Cominciamo dall’inizio. Come si legge nella trama, Martin Brenner non fa nemmeno in tempo a spargere le ceneri di sua madre che scopre una verità scioccante: Maria in realtà era Gertrud ed era ebrea. La paura l’aveva paralizzata a tal punto da mentire, lasciando al figlio una pesante eredità: la libertà di scegliere.
Martin affronterà questa rivelazione come affronta il suo lavoro da scienziato: inizierà a studiare, leggerà decine e decine di libri, ponendosi continuamente nuovi interrogativi. “Ma quanto avrebbe dovuto leggere e riflettere, prima di poter dire a se stesso di aver fatto il possibile per capire cosa implicasse essere ebreo, per essere sicuro di sapere a cosa alla fine avrebbe aderito o rinunciato?”.
In alcuni momenti la prima parte del libro, circa 300 pagine, da romanzo quasi si trasforma in saggio e lo ammetto, non sempre è stato facile andare avanti. Martin condividerà con il lettore stralci dei testi sull’ebraismo, metterà a confronto le posizioni di alcuni studiosi o di chi ha dovuto affrontare la sua stessa situazione. Si confronterà con un amico e collega, Samuel, ebreo; e con il rabbino Golder: il capitolo 26 in cui loro due dialogano sulla religione, su Dio, sugli esseri umani l’ho trovato meraviglioso.
Ma Martin non si lascerà mai condizionare. Lui rivendicherà – con estremo coraggio – il diritto di ogni essere umano di poter essere considerato come individuo, scevro da qualsiasi etichetta.
“Molti ebrei sosterrebbero che lei è ebreo, visto che lo era sua madre”.
“Lo so. Ma sono affari loro. Io rivendico il mio diritto di decidere da me chi voglio essere”.
Ma che prezzo avrà questa sua determinazione?
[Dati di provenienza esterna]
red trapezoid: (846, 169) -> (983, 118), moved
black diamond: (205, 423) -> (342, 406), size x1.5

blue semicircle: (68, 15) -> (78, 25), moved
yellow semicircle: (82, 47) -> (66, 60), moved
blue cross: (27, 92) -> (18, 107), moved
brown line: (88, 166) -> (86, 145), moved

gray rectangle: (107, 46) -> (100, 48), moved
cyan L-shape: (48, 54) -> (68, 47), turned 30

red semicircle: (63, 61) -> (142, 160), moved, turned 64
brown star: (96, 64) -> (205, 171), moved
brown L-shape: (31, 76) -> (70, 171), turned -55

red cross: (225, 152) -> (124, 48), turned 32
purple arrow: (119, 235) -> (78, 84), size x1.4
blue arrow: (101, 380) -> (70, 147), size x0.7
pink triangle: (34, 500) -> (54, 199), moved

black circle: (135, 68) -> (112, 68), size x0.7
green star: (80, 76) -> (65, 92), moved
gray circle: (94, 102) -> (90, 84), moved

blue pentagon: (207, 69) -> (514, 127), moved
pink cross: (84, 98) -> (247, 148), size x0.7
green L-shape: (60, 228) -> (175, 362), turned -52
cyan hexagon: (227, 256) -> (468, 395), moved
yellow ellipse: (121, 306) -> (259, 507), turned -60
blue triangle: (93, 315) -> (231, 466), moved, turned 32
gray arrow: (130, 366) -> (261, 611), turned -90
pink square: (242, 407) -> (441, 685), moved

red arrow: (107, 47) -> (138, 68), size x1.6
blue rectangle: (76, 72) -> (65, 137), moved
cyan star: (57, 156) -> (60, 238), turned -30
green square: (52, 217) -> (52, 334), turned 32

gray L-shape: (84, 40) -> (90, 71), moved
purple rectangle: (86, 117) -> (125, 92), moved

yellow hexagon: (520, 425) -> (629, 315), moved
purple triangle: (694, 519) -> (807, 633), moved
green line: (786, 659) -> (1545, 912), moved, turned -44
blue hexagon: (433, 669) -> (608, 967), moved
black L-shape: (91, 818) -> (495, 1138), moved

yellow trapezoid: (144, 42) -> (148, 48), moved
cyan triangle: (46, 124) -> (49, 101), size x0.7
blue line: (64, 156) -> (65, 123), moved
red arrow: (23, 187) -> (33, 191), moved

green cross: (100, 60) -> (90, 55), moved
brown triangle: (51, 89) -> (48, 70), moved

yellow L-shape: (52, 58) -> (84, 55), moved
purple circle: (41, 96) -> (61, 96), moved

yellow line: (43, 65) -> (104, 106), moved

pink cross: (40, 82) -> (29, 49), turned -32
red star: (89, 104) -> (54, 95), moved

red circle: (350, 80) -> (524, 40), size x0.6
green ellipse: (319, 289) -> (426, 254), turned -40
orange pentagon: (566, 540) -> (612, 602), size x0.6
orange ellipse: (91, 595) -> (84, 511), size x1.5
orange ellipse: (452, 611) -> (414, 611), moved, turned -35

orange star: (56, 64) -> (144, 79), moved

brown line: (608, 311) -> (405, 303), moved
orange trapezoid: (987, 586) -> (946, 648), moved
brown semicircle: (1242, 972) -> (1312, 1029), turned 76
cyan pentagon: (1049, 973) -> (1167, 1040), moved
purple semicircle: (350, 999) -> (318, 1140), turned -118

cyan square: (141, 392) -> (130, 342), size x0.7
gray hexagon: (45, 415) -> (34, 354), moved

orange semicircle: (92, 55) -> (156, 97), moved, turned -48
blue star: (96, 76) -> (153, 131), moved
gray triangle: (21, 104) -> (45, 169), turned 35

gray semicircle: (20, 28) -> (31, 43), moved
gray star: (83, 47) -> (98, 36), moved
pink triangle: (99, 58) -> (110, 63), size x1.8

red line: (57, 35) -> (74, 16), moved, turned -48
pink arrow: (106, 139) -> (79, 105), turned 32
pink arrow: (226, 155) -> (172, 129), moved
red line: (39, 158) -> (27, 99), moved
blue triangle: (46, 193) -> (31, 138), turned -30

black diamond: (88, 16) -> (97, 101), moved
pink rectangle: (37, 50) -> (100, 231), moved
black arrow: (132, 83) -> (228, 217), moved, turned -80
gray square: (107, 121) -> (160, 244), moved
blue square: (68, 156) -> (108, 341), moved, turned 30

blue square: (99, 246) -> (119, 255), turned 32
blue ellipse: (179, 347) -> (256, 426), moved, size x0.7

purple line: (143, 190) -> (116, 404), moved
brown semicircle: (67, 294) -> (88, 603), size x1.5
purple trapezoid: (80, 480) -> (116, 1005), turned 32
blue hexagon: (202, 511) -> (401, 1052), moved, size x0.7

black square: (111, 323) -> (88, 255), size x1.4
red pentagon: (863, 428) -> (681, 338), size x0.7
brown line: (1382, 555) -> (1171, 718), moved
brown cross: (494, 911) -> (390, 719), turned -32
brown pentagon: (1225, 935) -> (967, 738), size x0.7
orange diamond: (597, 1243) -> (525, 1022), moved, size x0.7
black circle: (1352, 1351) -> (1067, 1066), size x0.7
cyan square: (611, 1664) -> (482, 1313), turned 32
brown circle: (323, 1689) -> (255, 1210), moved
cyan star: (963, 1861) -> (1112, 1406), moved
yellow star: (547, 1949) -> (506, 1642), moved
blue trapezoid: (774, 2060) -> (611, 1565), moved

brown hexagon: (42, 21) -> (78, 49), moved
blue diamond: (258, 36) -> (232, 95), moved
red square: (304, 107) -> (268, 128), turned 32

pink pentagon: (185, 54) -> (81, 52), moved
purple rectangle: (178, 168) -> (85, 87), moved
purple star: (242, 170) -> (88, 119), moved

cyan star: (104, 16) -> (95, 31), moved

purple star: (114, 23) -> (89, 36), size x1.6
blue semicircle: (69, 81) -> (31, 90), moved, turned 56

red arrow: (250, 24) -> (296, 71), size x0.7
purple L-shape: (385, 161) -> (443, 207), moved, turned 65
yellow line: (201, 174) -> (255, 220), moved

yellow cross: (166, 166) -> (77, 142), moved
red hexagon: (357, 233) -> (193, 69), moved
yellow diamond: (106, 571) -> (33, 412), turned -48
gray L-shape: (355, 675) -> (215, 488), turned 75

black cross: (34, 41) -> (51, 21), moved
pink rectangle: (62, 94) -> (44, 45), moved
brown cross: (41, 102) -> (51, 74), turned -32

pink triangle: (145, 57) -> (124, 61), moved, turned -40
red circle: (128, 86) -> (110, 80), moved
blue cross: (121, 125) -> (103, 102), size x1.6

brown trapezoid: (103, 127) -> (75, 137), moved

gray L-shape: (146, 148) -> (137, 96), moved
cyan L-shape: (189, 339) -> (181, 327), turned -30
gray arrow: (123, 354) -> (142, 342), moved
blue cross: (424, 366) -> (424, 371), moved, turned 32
Altissimo, come sempre quando qualcuno prova a uscire fuori dagli schemi che ci vengono imposti e a porre al centro se stesso in quanto persona.
Nella seconda e nella terza parte c’è una vera e propria trasformazione del personaggio, “da individuo indipendente a prodotto della percezione altrui, o quanto meno a individuo costantemente costretto a rapportarsi alla visione di lui che avevano gli altri”.
Larsson mi ha sorpresa cambiando il punto di vista nella seconda parte, in cui a parlare saranno “gli altri”, quelli che – chi più, chi meno – sono stati a contatto con Martin; ma è la terza parte la più inattesa, quella in cui con un espediente narrativo di grande impatto, l’autore mi ha emotivamente stravolta. Ho sottolineato tantissimi passaggi, sarebbe riduttivo sceglierne uno per postarlo qui. Non vi dico nulla solo perché se avrete voglia di leggere “La lettera di Gertrud” preferirei lasciarvi scoprire da soli in cosa consiste.
So solo che Martin Brenner per me è stato un esempio. Per me che coraggiosa non sono, per me che non ho mai dovuto affrontare quei livelli di odio, per me che avrei lasciato vincere la paura. Per me che continuo a domandarmi come può essere una colpa essere chi siamo, che continuo a chiedermi perché ci sia tutta questa rabbia e nessuna voglia di comprensione, perché si devono erigere sempre muri e non ponti.
Larsson si conferma un autore con una capacità straordinaria, quella di affrontare i grandi temi che oggi inquinano i rapporti tra esseri umani e trasformarli in storie, dalle quali abbiamo solo da imparare.